With fraud being normalized as part of America’s popular culture, small wonder people find it increasingly easy to dredge up convenient rationales for bilking insurers.

Further fueling the moral climate, insurers often are targets of public ire simply because they have such power over people’s lives.

Deservedly or not, insurer credibility took a hit over controversies about the handling of Katrina claims. Withdrawals from territories, unreasonably high premiums, unfair claim denials and other actions inflame consumers as well. And the bid-rigging scandals may have tarnished all insurers, even though only a few were involved.

Larger moral fissures also are opening up in society. Enron-style corporate scandals, for example, may have eroded people’s trust in all corporations.

Insurers thus have little margin of error in this incendiary environment. But who says life is fair? So what are insurers doing about it? Not nearly enough.

At one time, property-casualty insurers worked harder to teach Americans about the value insurance brings to society. Insurers showed consumers how the insurance industry has make America safer by creating Underwriters Laboratories, promoting airbags and seatbelts, and funding training for firefighters.

Insurers of all lines have a credible story to tell. Life in America would be harder for nearly everyone without insurance protection.

Why aren’t insurers more aggressively telling this story? Why aren’t insurers trying harder to convince Americans that fraud is a corrosive crime?

Taking action will be expensive.
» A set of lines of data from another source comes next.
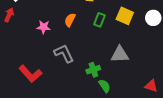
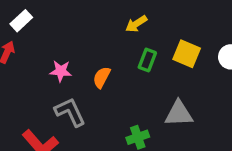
orange semicircle: (70, 20) -> (102, 77), moved
gray L-shape: (64, 53) -> (70, 112), moved

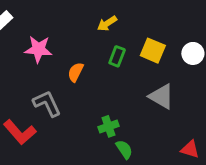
pink star: (61, 71) -> (38, 49), moved, size x1.4
gray triangle: (179, 114) -> (161, 96), moved, turned 32

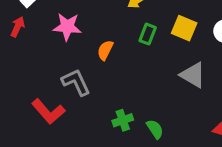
green cross: (108, 126) -> (123, 120), moved

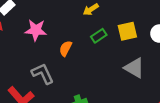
yellow square: (184, 28) -> (127, 31), turned -36
green rectangle: (148, 34) -> (99, 36), turned 35

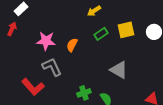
pink star: (36, 30) -> (46, 41), moved
gray triangle: (134, 68) -> (119, 70), moved

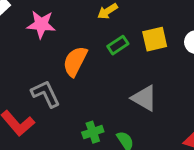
pink star: (46, 41) -> (41, 24), moved
orange semicircle: (72, 45) -> (75, 61), size x1.5

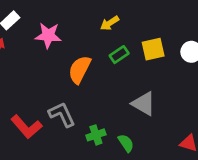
gray L-shape: (46, 94) -> (62, 114), moved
But the cost of inaction is unthinkable.

Medical board disciplining fewer docs

medical insigThe coalition has been critical of state medical boards for failing to take action against providers who commit fraud. Our 1998 study found that boards in many states either lacked the funding, authority or willingness to discipline providers who defraud insurance systems.
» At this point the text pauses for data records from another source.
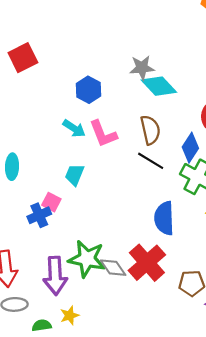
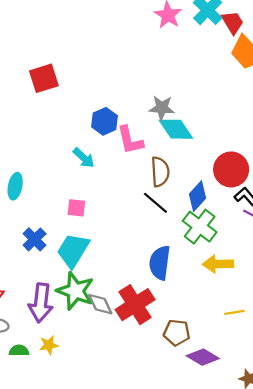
pink L-shape: (103, 134) -> (130, 140), moved
cyan trapezoid: (75, 175) -> (73, 250), moved, size x1.6
pink square: (51, 202) -> (76, 208), moved, turned -30
blue cross: (39, 215) -> (35, 239), turned -30

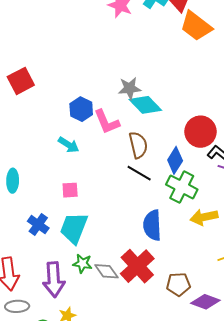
green star: (75, 291) -> (82, 264), size x0.6

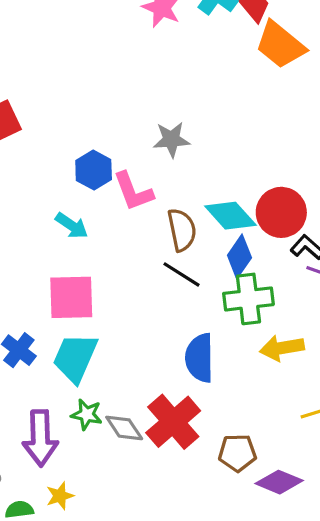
cyan diamond: (145, 105) -> (230, 216), moved
green cross: (182, 187) -> (248, 299), turned -36
pink square: (70, 190) -> (71, 297), size x1.8

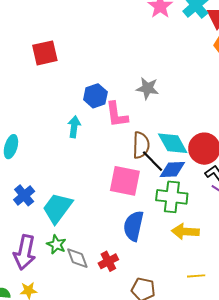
cyan arrow: (72, 226) -> (74, 127), turned -130
blue diamond: (239, 256) -> (172, 170), turned 40
black line: (182, 274) -> (152, 161), moved
pink square: (71, 297) -> (125, 181), moved
red cross: (173, 422) -> (108, 261), size x0.6

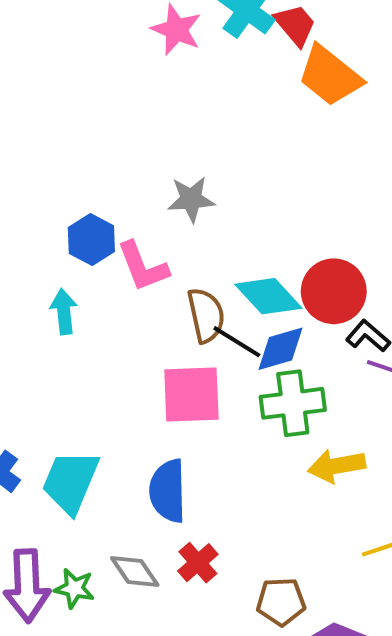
blue semicircle: (134, 226) -> (168, 491), moved
green star: (56, 244) -> (74, 588), moved

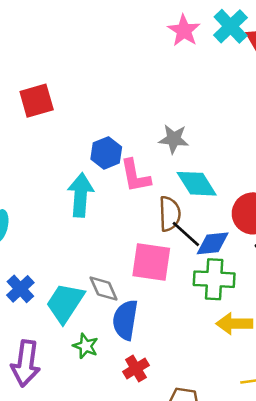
cyan diamond: (268, 296) -> (197, 184), moved
cyan arrow: (64, 312) -> (81, 195), size x1.5
gray diamond: (135, 571) -> (104, 289), moved
green star: (74, 588) -> (86, 346), moved

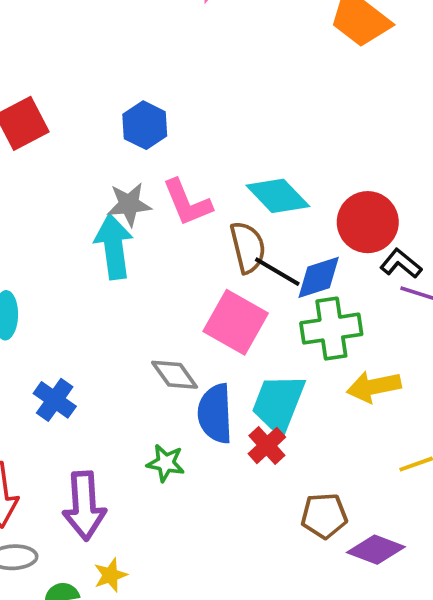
gray star: (174, 139) -> (129, 204), moved
blue hexagon: (106, 153) -> (145, 125), moved
pink square: (151, 262) -> (236, 322), turned 33
cyan trapezoid: (65, 303) -> (278, 404), moved
red cross: (136, 369) -> (267, 445), moved

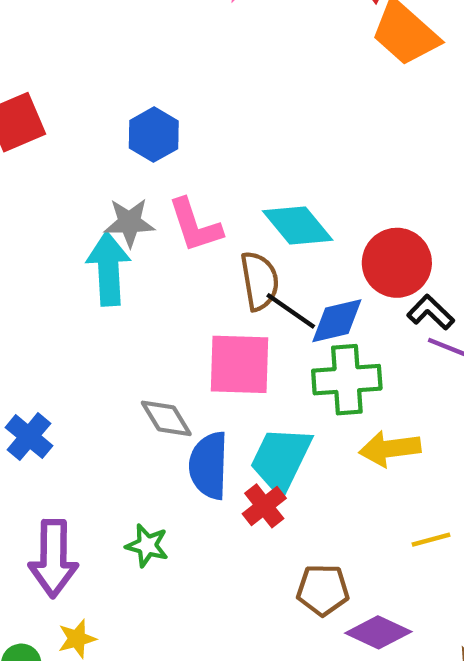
pink square: (236, 322) -> (239, 364), turned -32
green star: (166, 463) -> (147, 546), moved

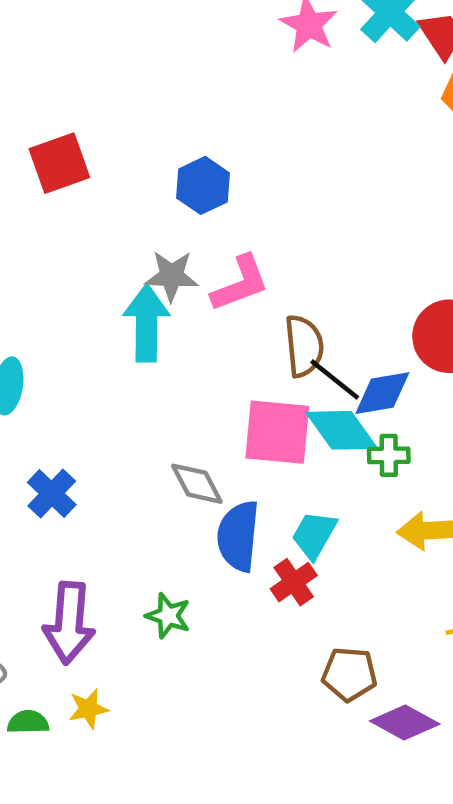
pink L-shape: (195, 225) -> (240, 284), turned -96
cyan diamond: (298, 225) -> (342, 430), moved
green cross: (347, 380) -> (389, 455), size x0.6
cyan trapezoid: (281, 460) -> (314, 535), size x0.7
That study looked at 251 felony convictions in a dozen states and found that many medical boards weren’t even aware the professionals they are supposed to oversee were convicted felons.
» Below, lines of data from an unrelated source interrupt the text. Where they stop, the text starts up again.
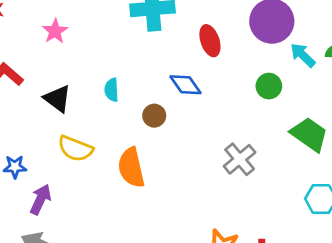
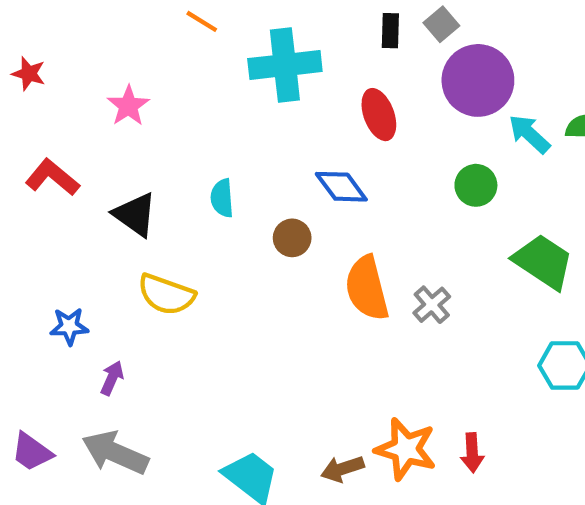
gray cross: (240, 159) -> (432, 305), size x0.7
orange semicircle: (131, 168) -> (367, 288), moved
purple arrow: (40, 199) -> (112, 378), size x0.7

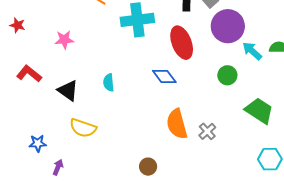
pink star: (128, 106) -> (64, 40), turned 30
red ellipse: (379, 115) -> (182, 43), size x1.4
brown circle: (292, 238) -> (148, 167), moved

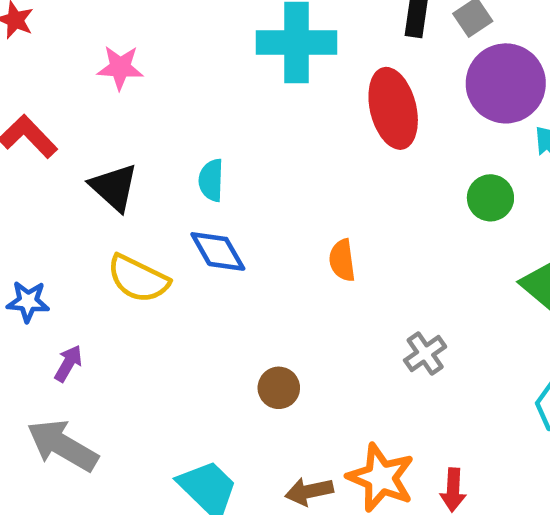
blue diamond: (164, 77) -> (218, 251), moved
orange semicircle: (177, 124) -> (342, 260), moved, size x0.6
gray cross: (207, 131) -> (425, 354), moved

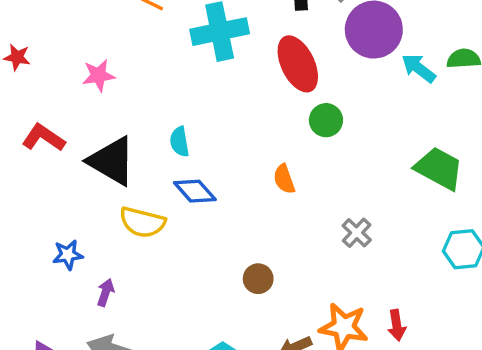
black triangle: (114, 187) -> (112, 161), size x1.4
green circle: (490, 198) -> (326, 120), moved

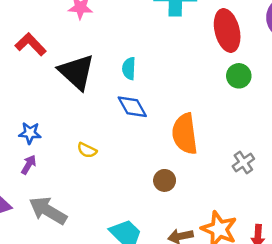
orange semicircle: (284, 179) -> (185, 134), moved, size x1.8
yellow semicircle: (142, 222) -> (87, 150), moved, size x0.6
purple arrow: (106, 292) -> (29, 165), moved

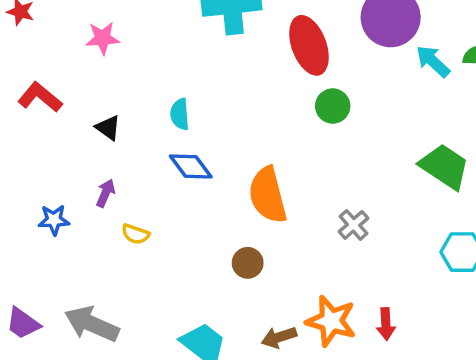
black triangle: (77, 72) -> (108, 128), size x0.5
purple arrow: (29, 165) -> (106, 193), moved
Over the 10 ten years, medical boards seemed to be doing a better job in taking action against defrauders. New fraud laws have helped to bring convicted providers to the boards’ attention through mandatory referral requirements. There also is generally a sense that if a provider is cutting corners on the financial side of the practice, patient care may suffer as well.

Now comes a report from the Federation of State Medical Boards that actions against bad docs have declined in each of the last three years. Serious disciplinary actions — including license revocation and suspension — fell 17 percent between 2004 and 2007. No one is offering good explanations for the declines, especially since the number of medical providers increased during that period.

In recent years many states cut back regulatory efforts in an effort to spur business, so perhaps state boards have suffered as a result. And with the recession threatening state budgets, the next few years likely will not be flush times for state medical boards.

Medical boards provide one of the biggest deterrents against fraudulent providers – the loss of their livelihood. Without vigilant oversight, more medical providers will be tempted to cross the line and compromise their ethics. And that will make the job of combating fraud that much harder.